Estaba terriblemente molesta, a pesar de que su rostro parecía estar relajado y no tuviera mueca alguna; sin embargo, sus ojos demostraban todo lo contrario. Ambos eran dos cuencas oscuras y brillantes; brillaban por la ira que le causó haber visto a su fiel Cerbero herido por una flecha de aquel hombre, al que su diosa pidió castigar y al que ella misma atormentaría. Odiaba, y por lo tanto consideraba, una enorme falta de respeto, que alguien, tan mortal y ajeno a las tradiciones, interrumpiera una ceremonia sagrada como era la noche de luna de Hécate, la diosa de las brujas, a la que Medea honraba, considerándose descendiente legítima de ésta.

La noche con luna se había convertido en la más oscura y siniestra, algo que aquel hombre no olvidaría tan fácilmente. El bosque, que antes era un lugar con decenas de árboles iluminados por el halo del astro nocturno y trechos vestidos con abundante vegetación, parecía retorcerse en penumbras; la arboleda, de un momento a otro, se volvería tan alta, tanto que llegaba a la infinidad de las sombras, y los caminos que antes eran perfectamente transitables, desaparecieron. Pero esa imagen, que era la viva amenaza a la cordura, sólo era una ilusión. Ilusión misma causada por la mente ágil y sombría de Medea, quien estaba en un profundo trance, despertando y manejando a su vez, todas las energías que la rodeaban, incluyendo la de los espíritus que había invocado, quienes con sus rostros demacrados, se arrastraban lentamente hacía su víctima.

Luego del traidor de su pueblo, estaba el cazador, quien con desmesurado atrevimiento la desafiaba y alzaba su arma impía ante ella. Fue entonces cuando una flecha escapó del arco y rozó la mejilla de Medea, obligándola a reaccionar por unos segundos. Acción que sólo aumentó más su malestar. Gruñó y sus ojos se aclararon tan sólo un poco, pero eso no había sido suficiente.

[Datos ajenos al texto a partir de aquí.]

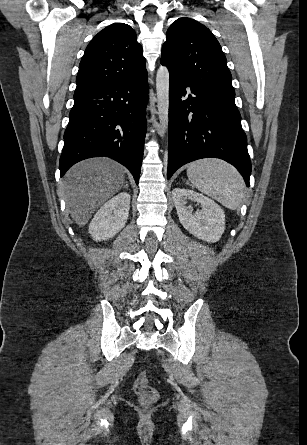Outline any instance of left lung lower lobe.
Instances as JSON below:
<instances>
[{
	"mask_svg": "<svg viewBox=\"0 0 307 445\" xmlns=\"http://www.w3.org/2000/svg\"><path fill=\"white\" fill-rule=\"evenodd\" d=\"M167 178L207 157L234 165L249 186L251 162L241 116L232 98L202 90L170 68ZM187 88H190L187 89Z\"/></svg>",
	"mask_w": 307,
	"mask_h": 445,
	"instance_id": "0a47b994",
	"label": "left lung lower lobe"
}]
</instances>
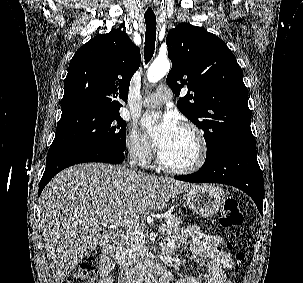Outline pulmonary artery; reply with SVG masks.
I'll list each match as a JSON object with an SVG mask.
<instances>
[{
	"mask_svg": "<svg viewBox=\"0 0 303 283\" xmlns=\"http://www.w3.org/2000/svg\"><path fill=\"white\" fill-rule=\"evenodd\" d=\"M172 98V91L167 86H159L156 91L148 95L142 104L145 107H155L163 104Z\"/></svg>",
	"mask_w": 303,
	"mask_h": 283,
	"instance_id": "1",
	"label": "pulmonary artery"
}]
</instances>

—¿Te crees muy valiente por usar tu arma, primero en contra de mi fiel can, y ahora, contra mí? ¡Necio! —Esta vez su rostro se torció de pura rabia. Llevó sus dedos a su mejilla y pudo sentir la sangre descender a través de la herida; luego, sus dedos fueron a parar a sus labios, saboreando así su propia sangre—. Que poco valoras tu vida, hombre corriente.

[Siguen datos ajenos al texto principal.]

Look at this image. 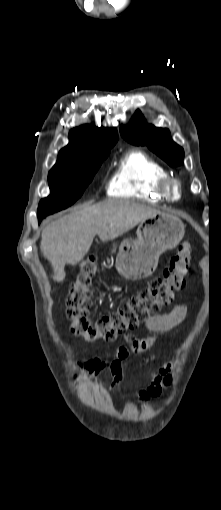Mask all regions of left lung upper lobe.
<instances>
[{
  "mask_svg": "<svg viewBox=\"0 0 221 510\" xmlns=\"http://www.w3.org/2000/svg\"><path fill=\"white\" fill-rule=\"evenodd\" d=\"M120 132L129 143L147 146L170 166L183 164L184 151L172 141L169 130L147 124L139 110L130 125L122 126Z\"/></svg>",
  "mask_w": 221,
  "mask_h": 510,
  "instance_id": "5c2ea615",
  "label": "left lung upper lobe"
}]
</instances>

Sentenció, al momento en que los espíritus empezaban a susurrar palabras inexplicables. Si bien se habían detenido, seguían ahí, inquietos por las futuras acciones de su líder. Sólo la ilusión del bosque se había quebrado y todo recobraba la imagen común de siempre. Sin embargo, esto no detuvo a Medea, quien se deslizó por la hojarasca, yendo directo hacia el hombre; sus ojos se clavaban en el adversario, queriendo devorarlo.

—¡No te muevas! —Le ordenó, usando sobre él la dominación. Avanzó un poco más, mientras se hundía en su mirada para tener el control absoluto de su mente—. No irás a ninguna parte, no sin mi permiso.

Finalmente la distancia se acortó entre ambos. La figura de Medea era imponente a pesar de ser una mujer; le miraba con desdén y su diestra fue a parar en el cuello del hombre, oprimiéndolo con fuerza, pero no tanto para asfixiarlo. Luego, colocó la otra mano sobre la mejilla áspera del cazador; deslizó las puntas afiladas de las garras que cubrían sus dedos y terminó hiriendo su piel, haciéndole un corte que iba desde el pómulo hasta la comisura de los labios. Se inclinó lo suficiente para lamer la herida en el rostro masculino, sin soltarle el cuello en ningún momento.

—¿Y dónde está la valentía y osadía que demostrabas hace un rato? Si intentas usar una vez más tu arco, haré que tú mismo te atravieses la garganta, ante mí y ante mis muertos —le susurró al oído—. Te ofreceré un trato: Si quieres continuar con vida, cazarás para mí; pero no cazarás animales, sino a los sacrificios para mi diosa. Si no lo haces, tú y los tuyos se rendirán a la muerte para que Hécate esté contenta.